A doutrina divide a inversão do ônus em duas modalidades: ope judicis e ope legis. Esta última consiste na inversão prevista expressamente na lei e se dá, na realidade, não como uma inversão no sentido literal, mas na forma de presunção legal juris tantum da alegação apresentada pela parte. Aqui, a parte contrária, por exemplo, o réu, é que deverá provar que a situação é diversa da alegação apresentada pelo autor, sem que este tenha que provar o seu fato constitutivo. O artigo 38 do Código de Defesa do Consumidor (CDC) é apontado como exemplo de inversão deste tipo e traz a seguinte previsão: “O ônus da prova da veracidade e correção da informação ou comunicação publicitária cabe a quem as patrocina”.
Sendo assim, se o autor disser que deseja comprar um item pelo valor descrito na propaganda do produto e o réu disser que corrigiu a informação a tempo e que o preço incorreto não foi disponibilizado ao consumidor, deverá provar que fez essa correção, sob pena de ter que disponibilizar o produto pelo valor erroneamente apresentado.
Por sua vez, a inversão ope judicis se dá quando a própria lei autoriza o julgador a promover a inversão diante de determinada situação in concreto. Didier chega a afirmar que esta é “sim verdadeira inversão do ônus da prova”[6]. Neste caso, o magistrado é autorizado, a partir da constatação de determinados requisitos como a hipossuficiência técnica do consumidor, por exemplo, a decretar a inversão, oportunizando a parte sobre a qual recairá o encargo de provar tempo hábil para que o faça antes da sentença, em respeito aos princípios da ampla defesa e do devido processo legal. Exemplo desta técnica, amplamente apontado na doutrina, é o artigo 6º, inciso VIII do CDC.

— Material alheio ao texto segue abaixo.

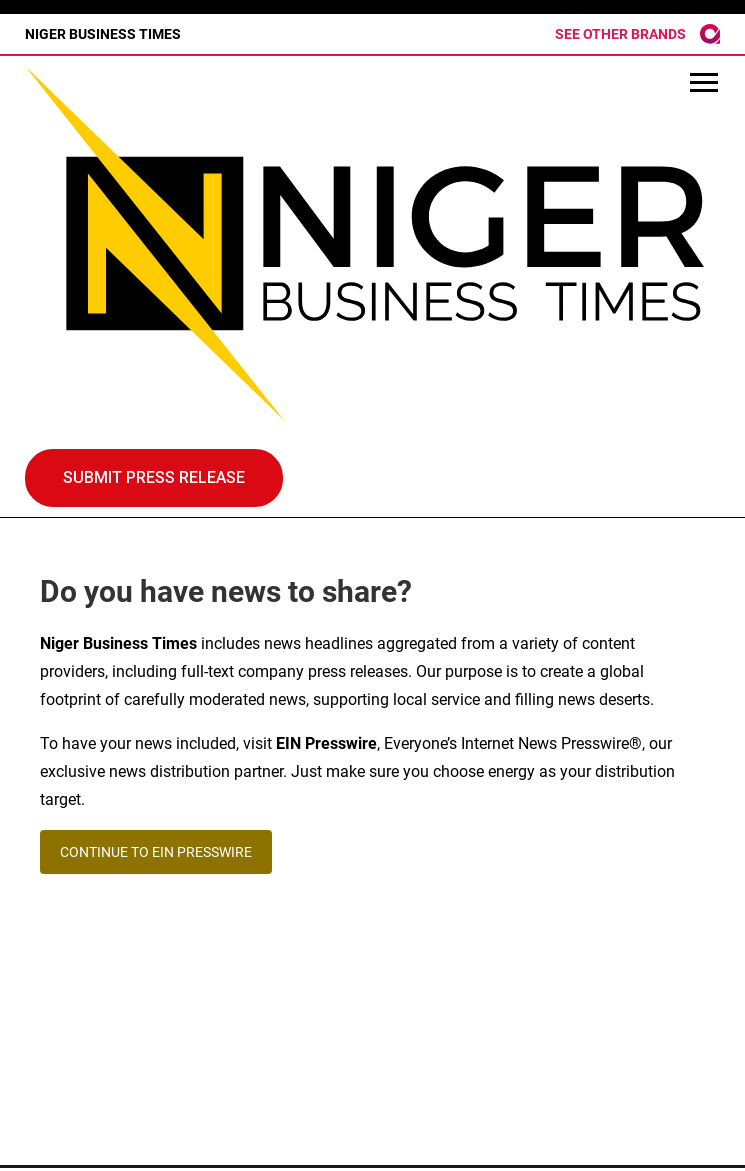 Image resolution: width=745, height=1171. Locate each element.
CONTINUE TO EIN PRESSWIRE (156, 852) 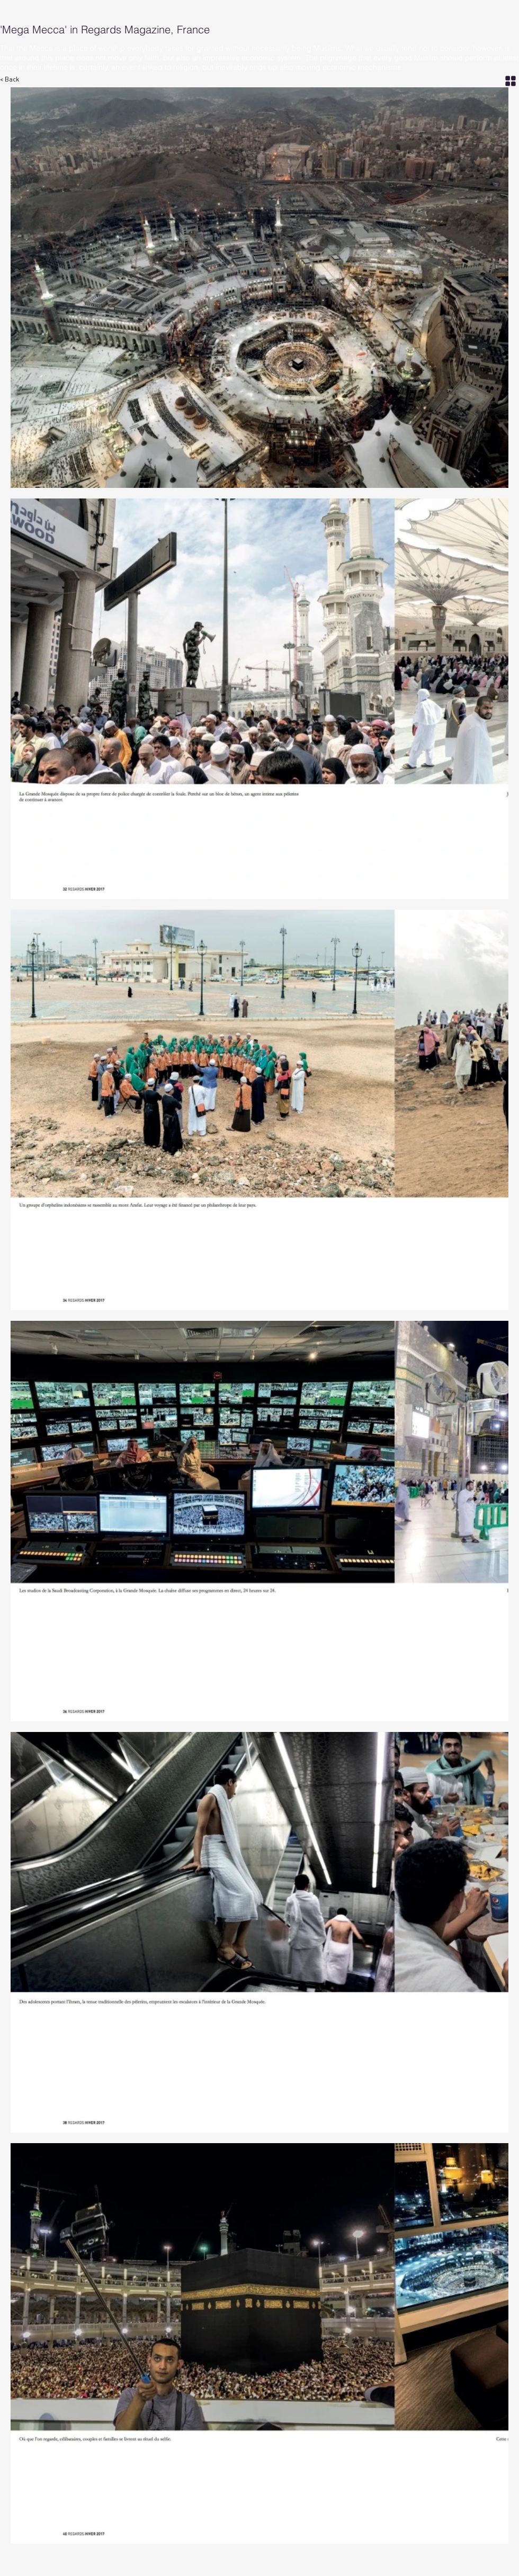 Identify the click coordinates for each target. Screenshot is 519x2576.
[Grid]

O CPC de 2015 trouxe expressamente no art. 373, § 1º a previsão da inversão judicial do ônus probatório, desde que o magistrado o faça de forma fundamentada e concedendo à parte contrária a possibilidade de se desincumbir do ônus que lhe foi imputado.
3. Teoria da distribuição dinâmica do ônus da prova
Diante da formatação estática estabelecida pela nossa legislação processual e as dificuldades decorrentes desse sistema no tocante à produção de provas, a doutrina passou a se debruçar no estudo de teorias que pudessem possibilitar uma produção probatória mais equânime.
Ocorre que essa divisão estática do ônus pode levar a decisões injustas, já que, não raras vezes, o magistrado se depara com a situação em que nem o autor, nem o réu possuem condições de atender o seu encargo probatório, acarretando uma insuficiência de provas que ensejará um julgamento com base no ônus de que as partes não se desincumbiram.
Assim, com suporte em princípios como da boa-fé, lealdade e cooperação processual, os argentinos Jorge W. Peyrano e Augusto M. Morello, dentre outros, desenvolveram a teoria da distribuição dinâmica do ônus da prova, em que o ônus recairá sobre aquele que possui maiores condições de produzir a prova.
Sendo o principal objetivo, pensado por esta teoria, oferecer uma decisão jurisdicional efetivamente justa, o juiz deverá levar em consideração a má-fé daquele que - podendo fazer prova - não a trouxer com a intenção de induzir ao estado de permanente dúvida sobre as alegações apresentadas na relação processual e assim se beneficiar do comando geral para os casos de insuficiência de provas, qual seja, o julgamento com base nos encargos distribuídos no art. 373 do CPC.
Neste caso, o juiz deverá punir o litigante de má-fé, atribuindo a este as consequências da inação. Vê se que, na adoção da teoria dinâmica, o julgador assume um papel ativo intenso, no sentido da gestão do processo, que será determinante no curso da relação processual, administrando as provas apresentadas e usando dos seus poderes-deveres para avaliar, no caso concreto, quem tem maiores condições de produzir provas acerca de determinado fato.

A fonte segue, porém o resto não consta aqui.